Es algo que quedó todavía más patente después de que EEUU decidiera cortar la ayuda de inteligencia a Ucrania. Fue entonces cuando los países europeos empezaron a barajar la posibilidad de que la Casa Blanca deje fuera de combate los F-35 si así lo decide por cuestiones políticas o estratégicas y empezaron a sopesar alternativas. Vista la estrategia imperialista de Trump en las últimas semanas, no se debe descartar ninguna hipótesis.
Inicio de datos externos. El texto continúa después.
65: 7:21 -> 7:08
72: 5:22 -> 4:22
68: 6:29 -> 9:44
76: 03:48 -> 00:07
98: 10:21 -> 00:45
“Todos los ministerios, empresas y hogares de Europa que dependen de productos estadounidenses conectados a la nube deben anticipar que, si no hacen lo que Donald Trump quiere, sus datos serán destruidos, su capacidad para administrar sus gobiernos o corporaciones será inutilizada y perderán todos los archivos digitales que les importan”, advierte Doctorow.

La receta de este activista digital pasa por que Europa “derogue las leyes que bloquean la interoperabilidad con las plataformas estadounidenses, para que podamos sacar nuestros datos de ellas y construir alternativas europeas autónomas de todos los servicios, dispositivos y vehículos que compramos a Estados Unidos y que ellos pueden inmovilizar con un solo clic”.

La IA como acelerador

Todo se 'enmierda' un poco más si tenemos en cuenta la irrupción de la IA generativa. ChatGPT, sus derivados y competidores, son grandes candidatos a convertirse en una versión acelerada e hipervitaminada del mismo proceso.

“Si intentas obtener una recomendación para una compra y te orienta hacia un producto por el que la empresa de IA obtiene una comisión desproporcionada, en lugar de un producto mejor y más barato. ¿Es eso una alucinación o es una preferencia propia?", se pregunta Doctorow, dejando la respuesta en el aire.

Sin embargo, el mensaje final del libro es de esperanza, un discreto optimismo que apuesta por la rendición de cuentas y por empoderar a los usuarios frente a los abusos de estos monopolios que gobiernan a su capricho nuestra vida digital.

El último párrafo de Doctorow merece un lugar de honor en el altar de quienes luchan contra el tecnofeudalismo. "Quizá la ley no pueda obligar a los sociópatas corporativos a considerarte un ser humano con derecho a la dignidad y a un trato justo, y no solo como una cartera ambulante. Pero sí puede hacer que ese ejecutivo te tema lo suficiente como para tratarte con justicia y concederte dignidad, aunque él piense que no te la mereces".